Problem to work on => Images embedded in the records are excluded; print everything else exactly as given.

Information =>
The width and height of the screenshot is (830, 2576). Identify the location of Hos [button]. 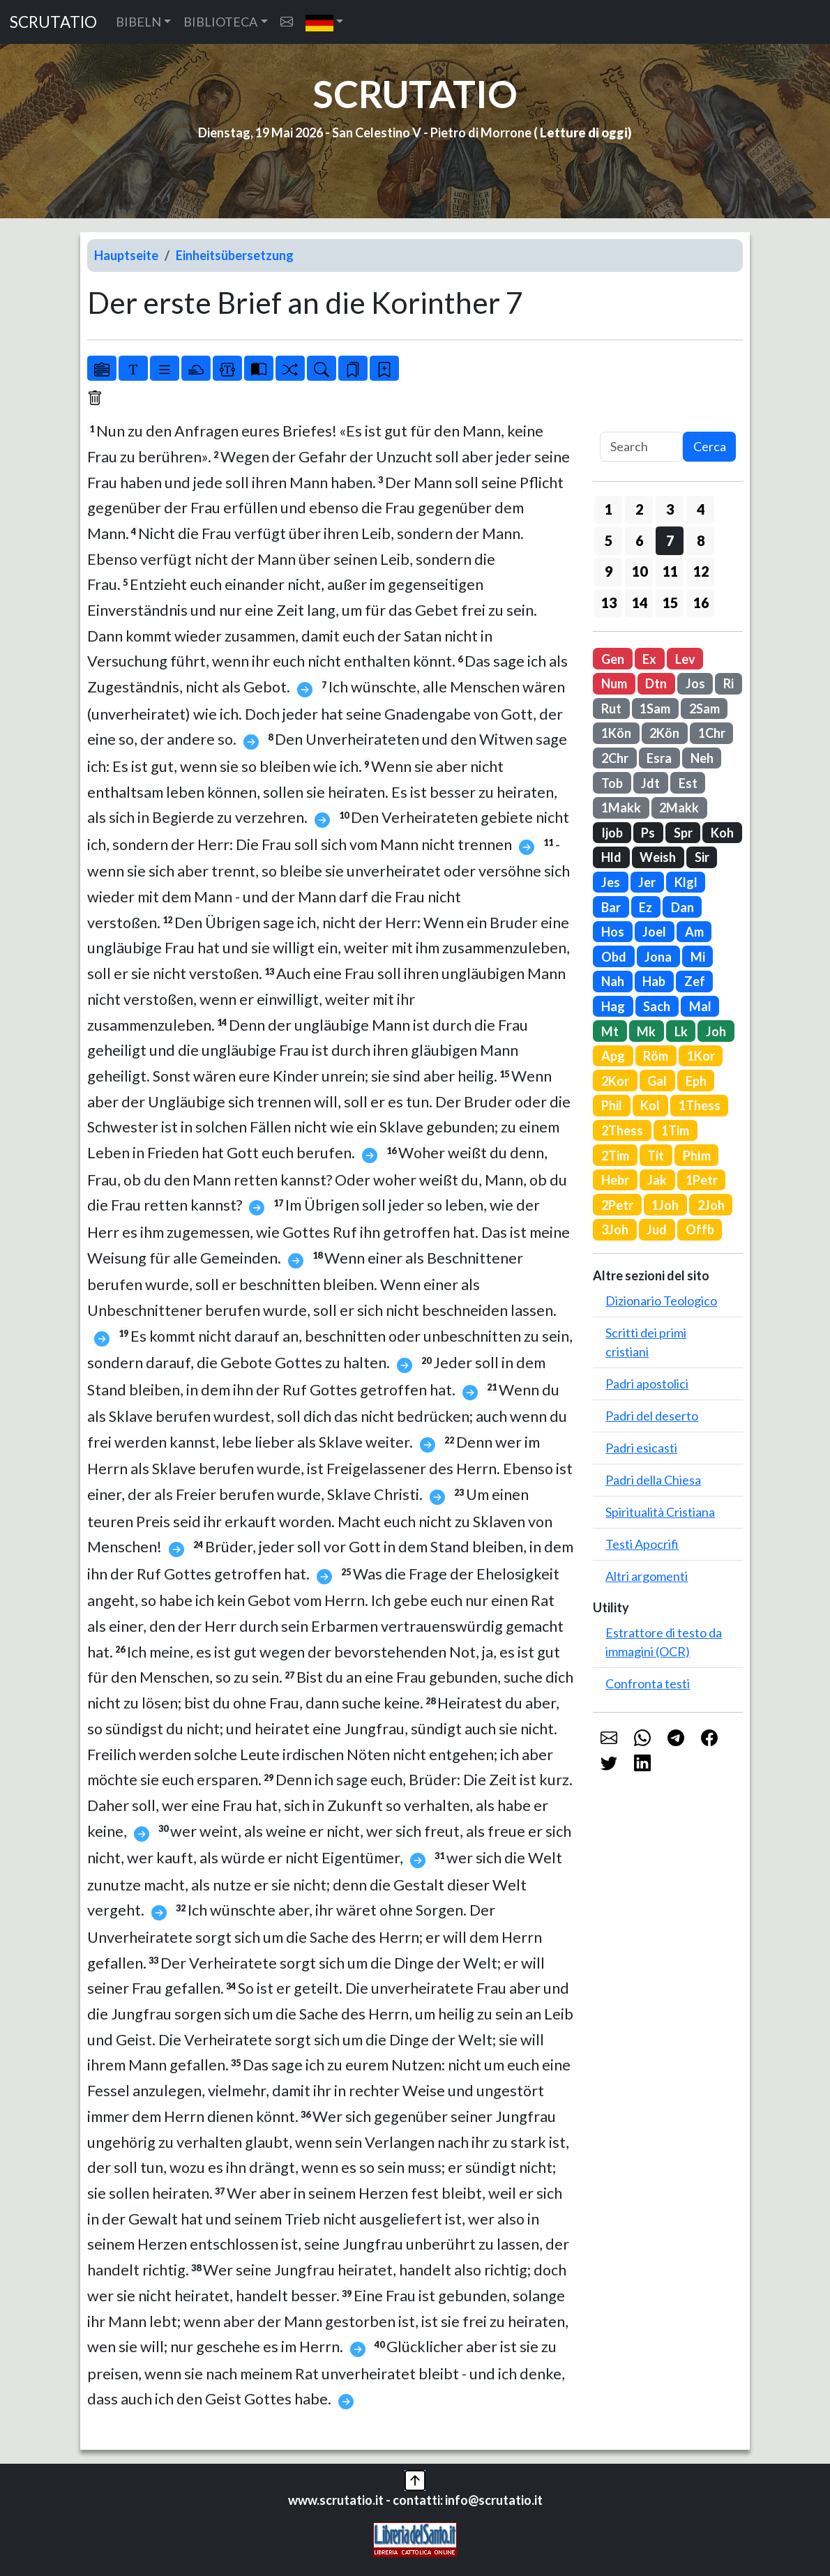
(612, 931).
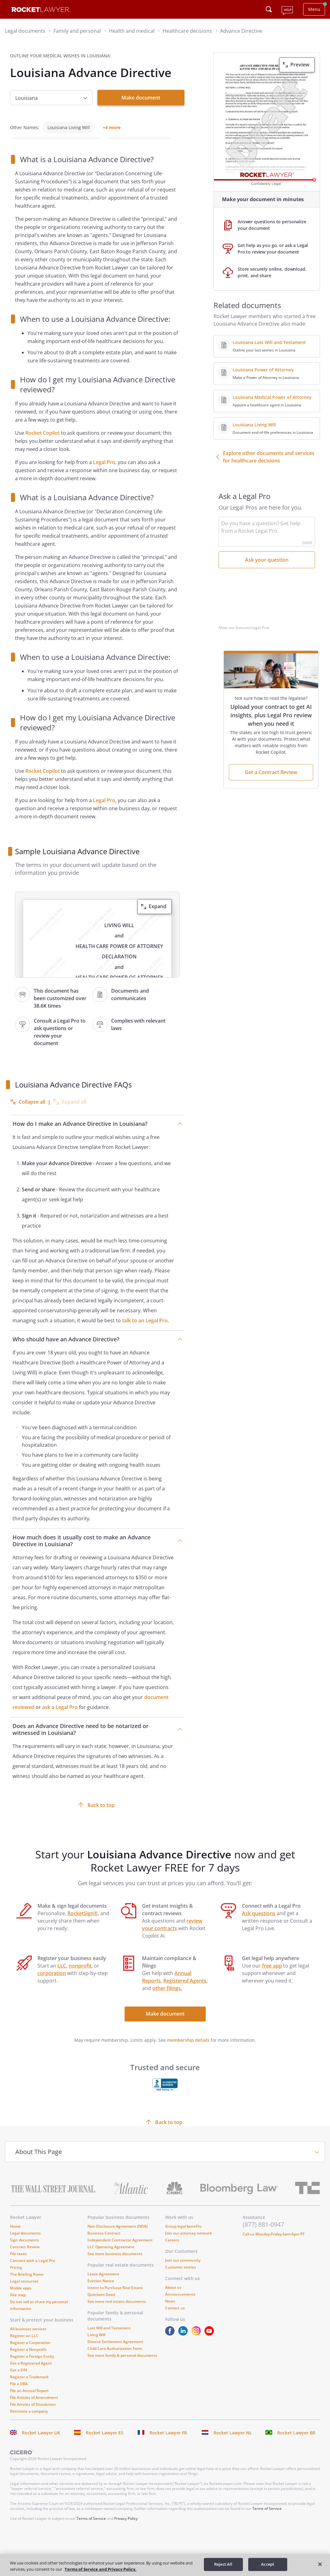  What do you see at coordinates (101, 1816) in the screenshot?
I see `Back to top` at bounding box center [101, 1816].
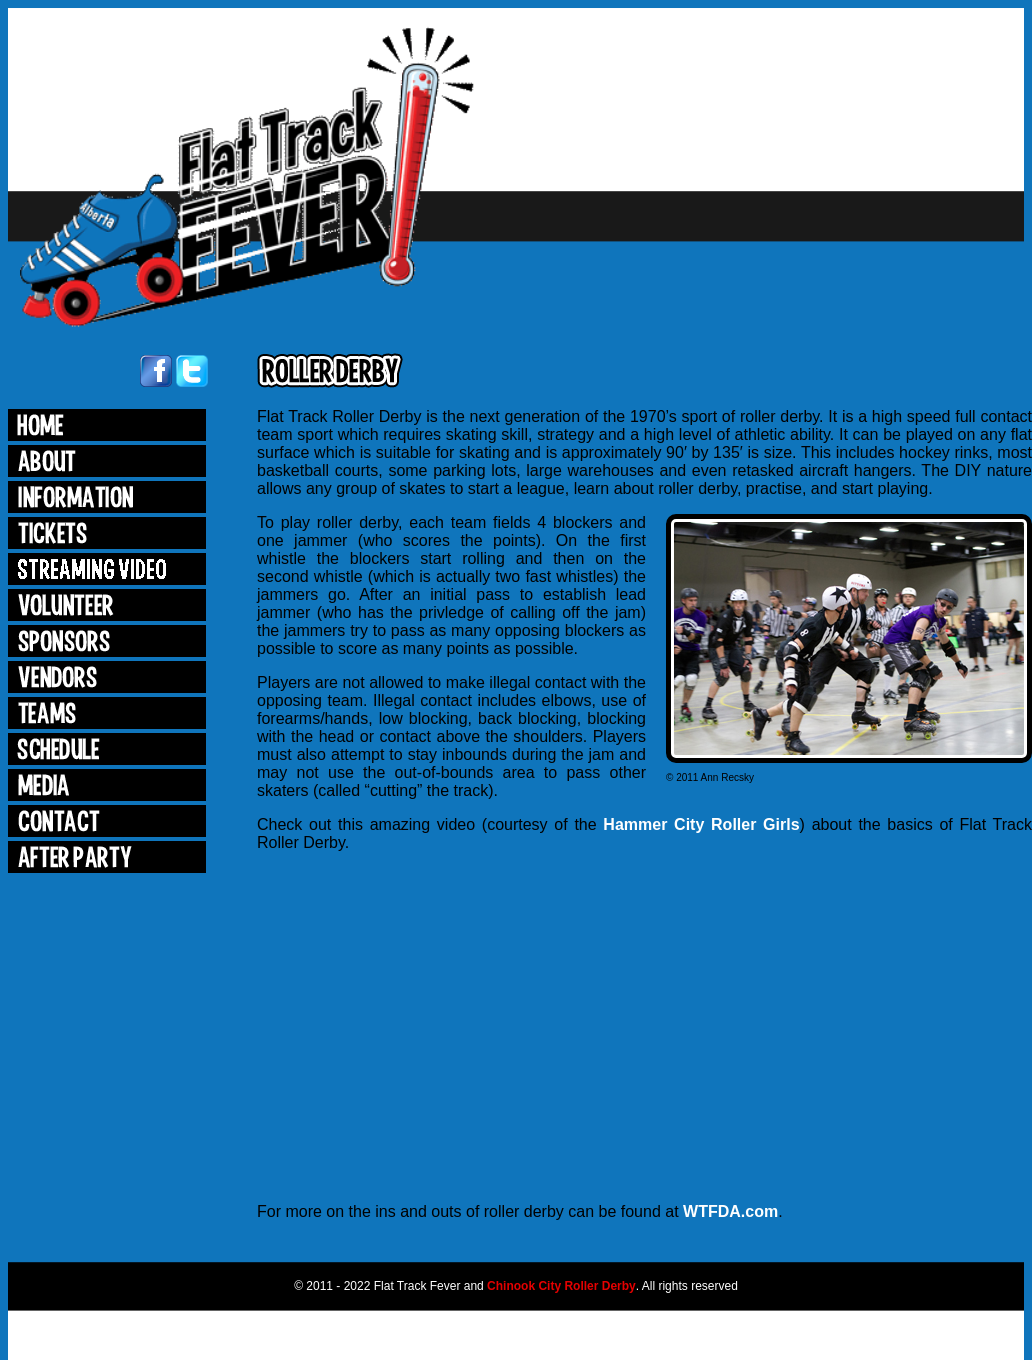 The image size is (1032, 1360). Describe the element at coordinates (701, 824) in the screenshot. I see `Hammer City Roller Girls` at that location.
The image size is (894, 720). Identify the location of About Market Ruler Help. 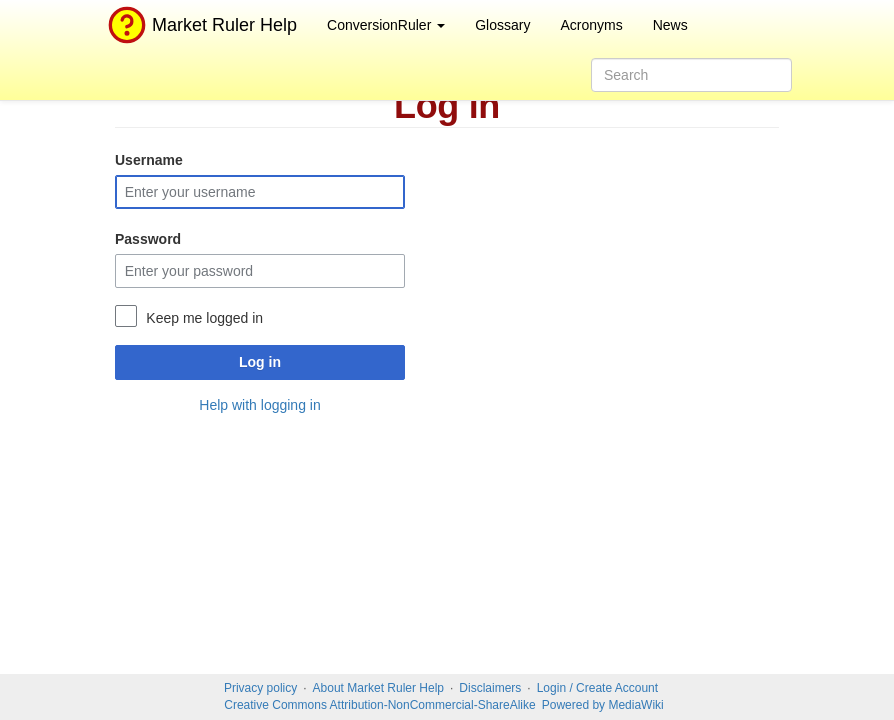
(378, 688).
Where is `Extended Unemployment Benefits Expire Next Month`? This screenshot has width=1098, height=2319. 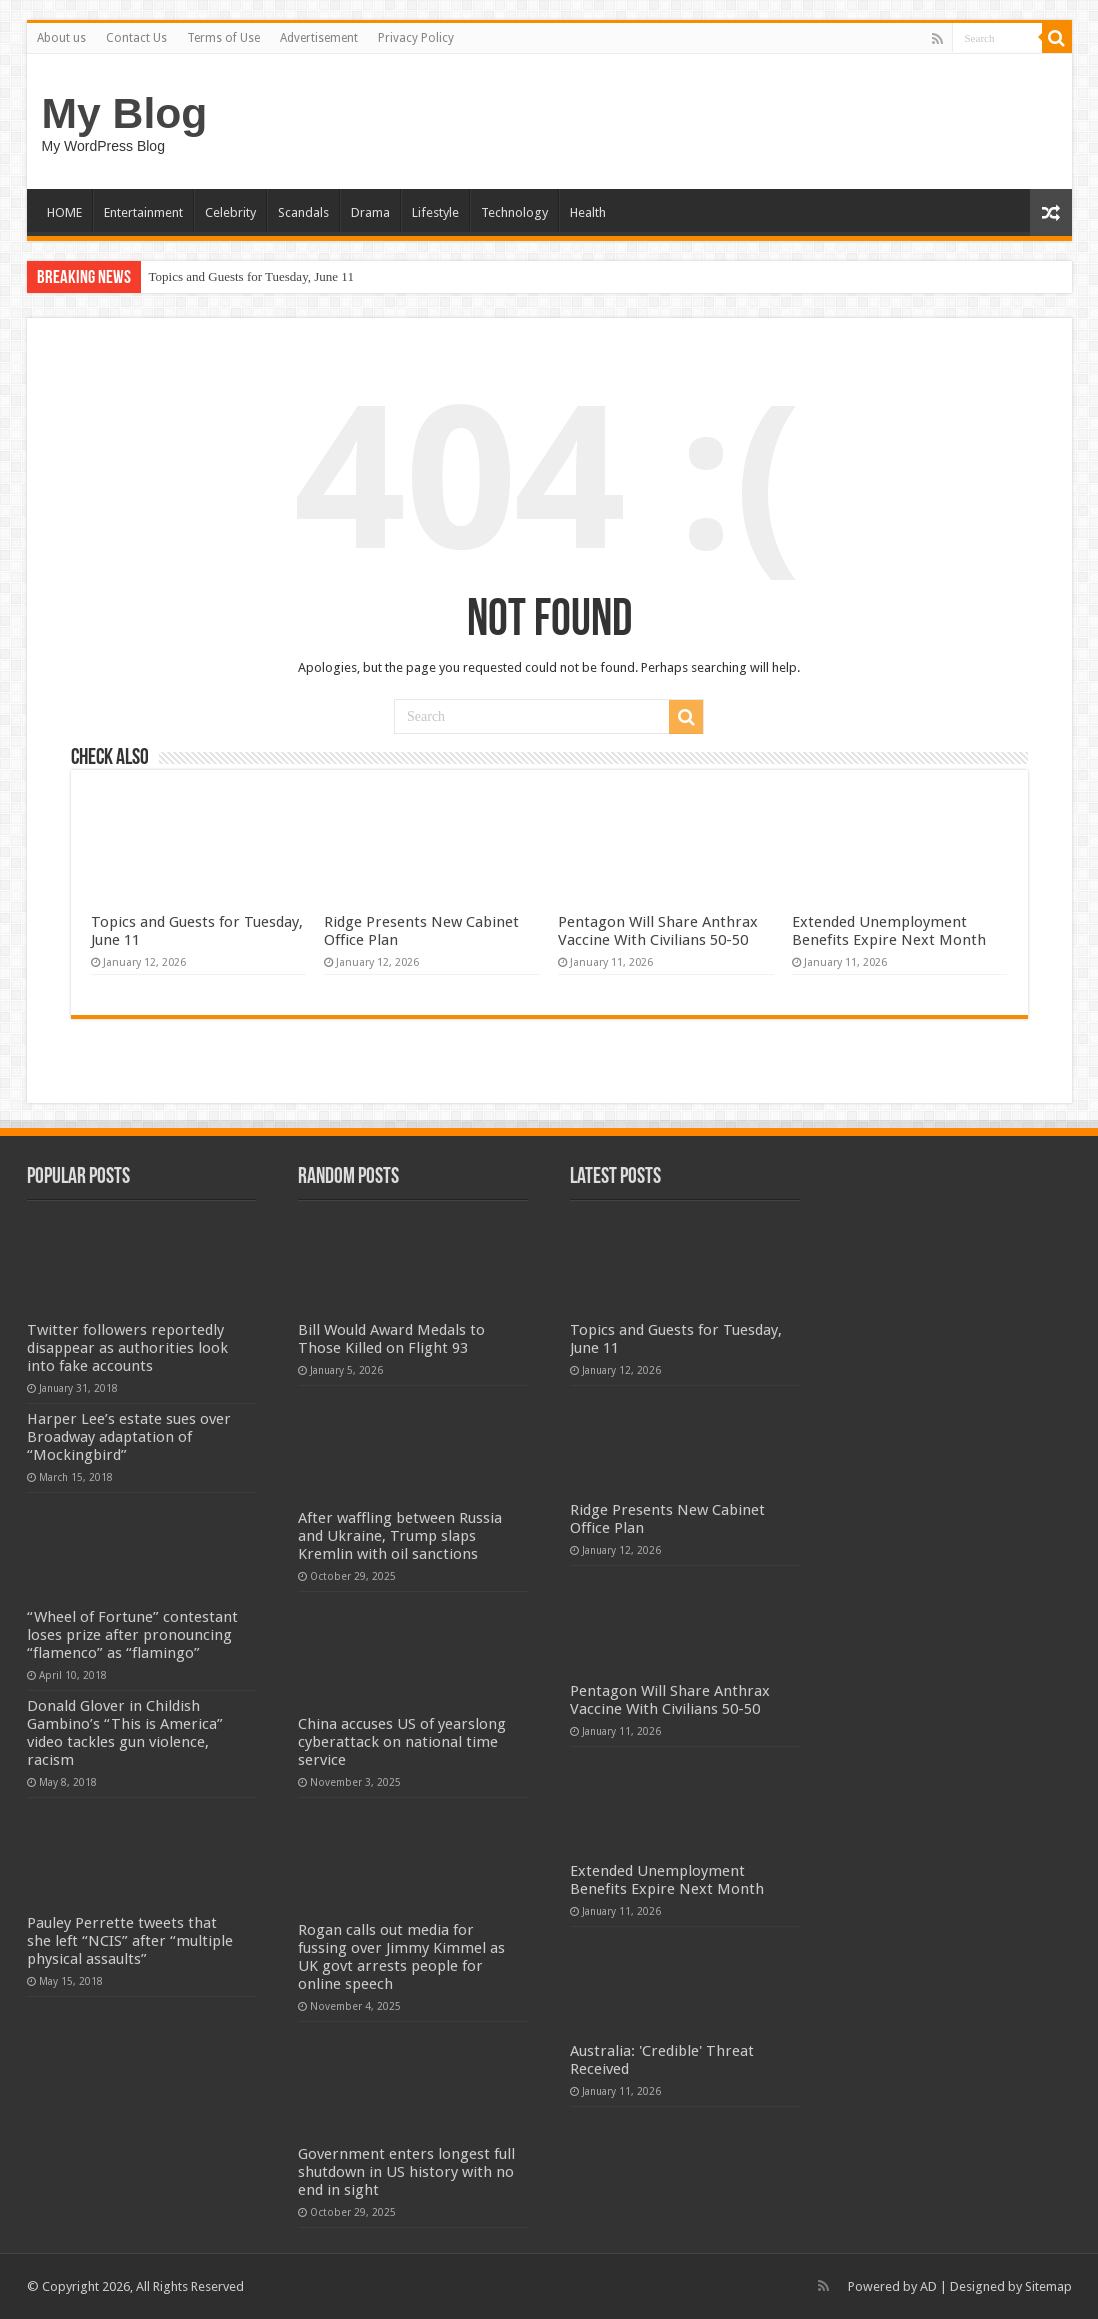
Extended Unemployment Benefits Expire Next Month is located at coordinates (889, 931).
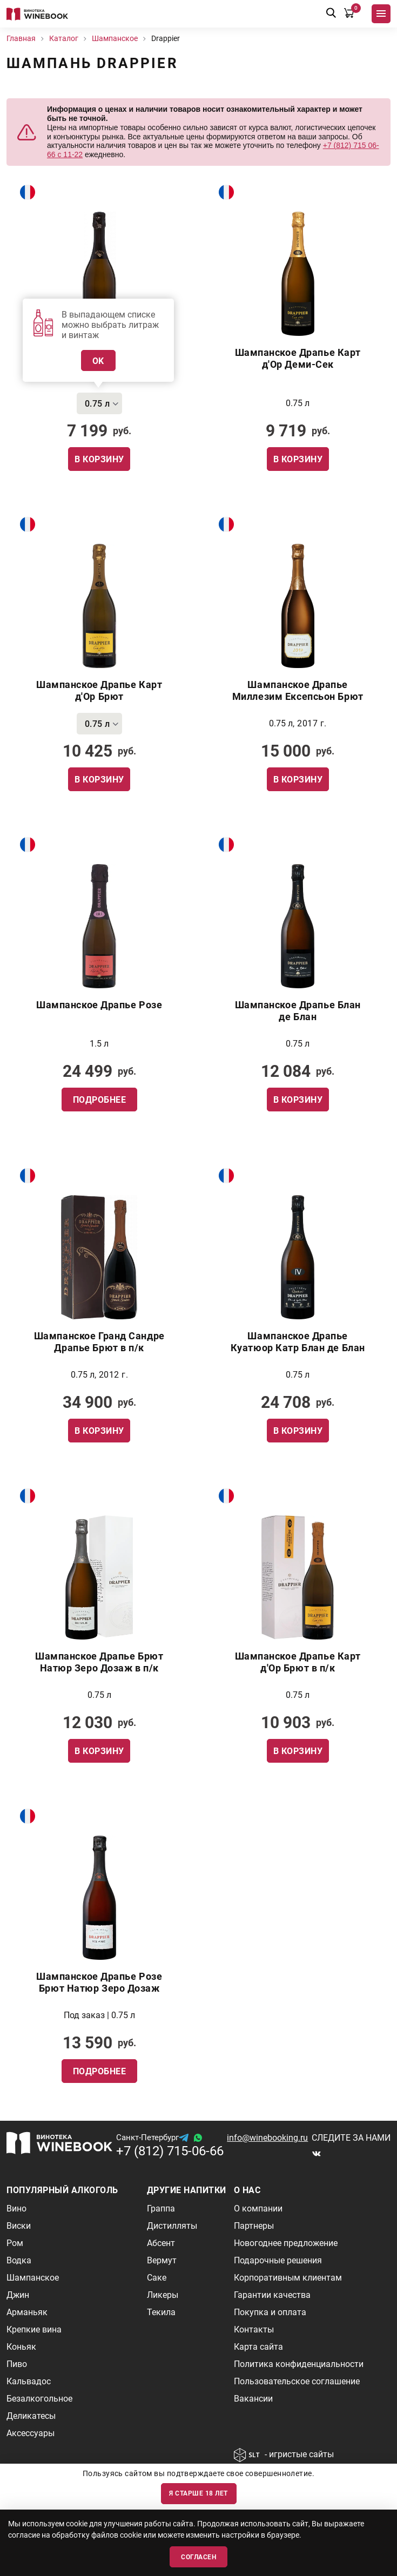  I want to click on Деликатесы, so click(31, 2416).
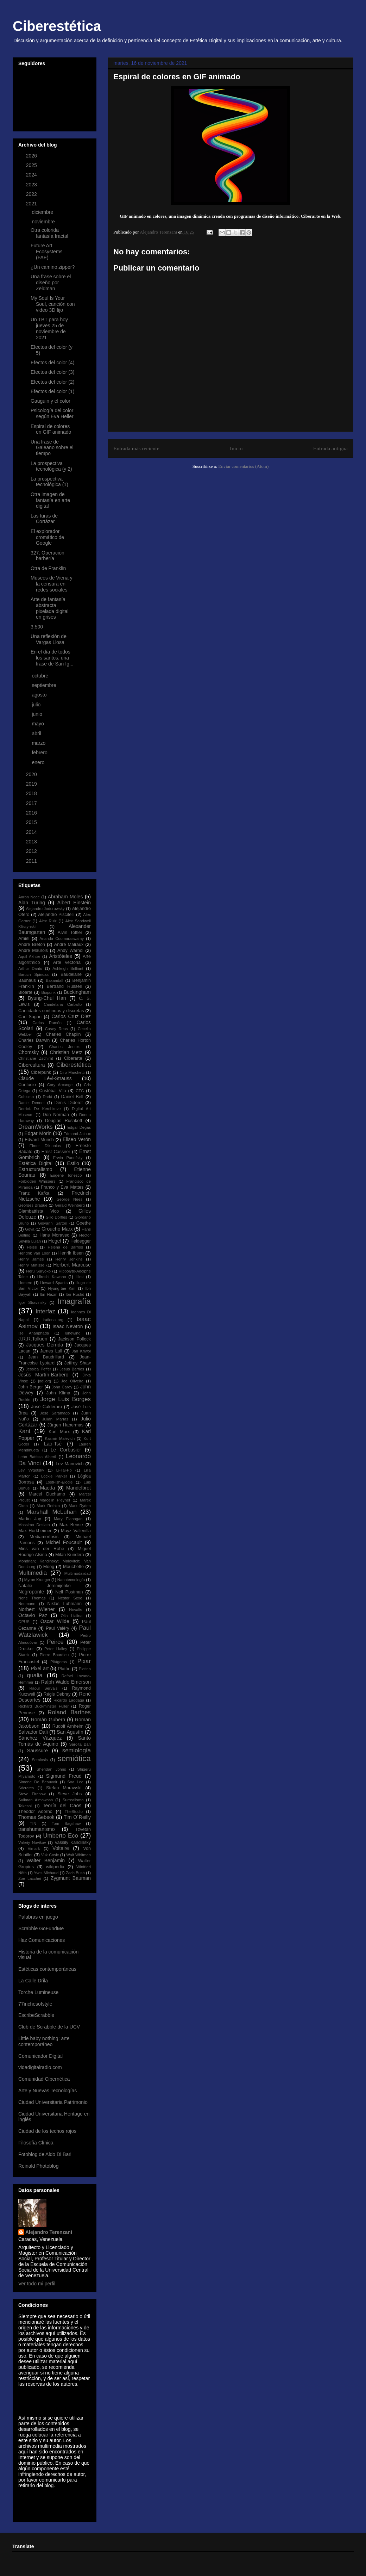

Answer below =>
The width and height of the screenshot is (830, 2576). Identify the location of Hos [button]. 
(612, 931).
  What do you see at coordinates (101, 1816) in the screenshot?
I see `Back to top` at bounding box center [101, 1816].
 The image size is (1032, 1360). Describe the element at coordinates (701, 824) in the screenshot. I see `Hammer City Roller Girls` at that location.
The image size is (894, 720). Identify the location of About Market Ruler Help. 
(378, 688).
Where is `Extended Unemployment Benefits Expire Next Month`? This screenshot has width=1098, height=2319. 
Extended Unemployment Benefits Expire Next Month is located at coordinates (889, 931).
  I want to click on Деликатесы, so click(31, 2416).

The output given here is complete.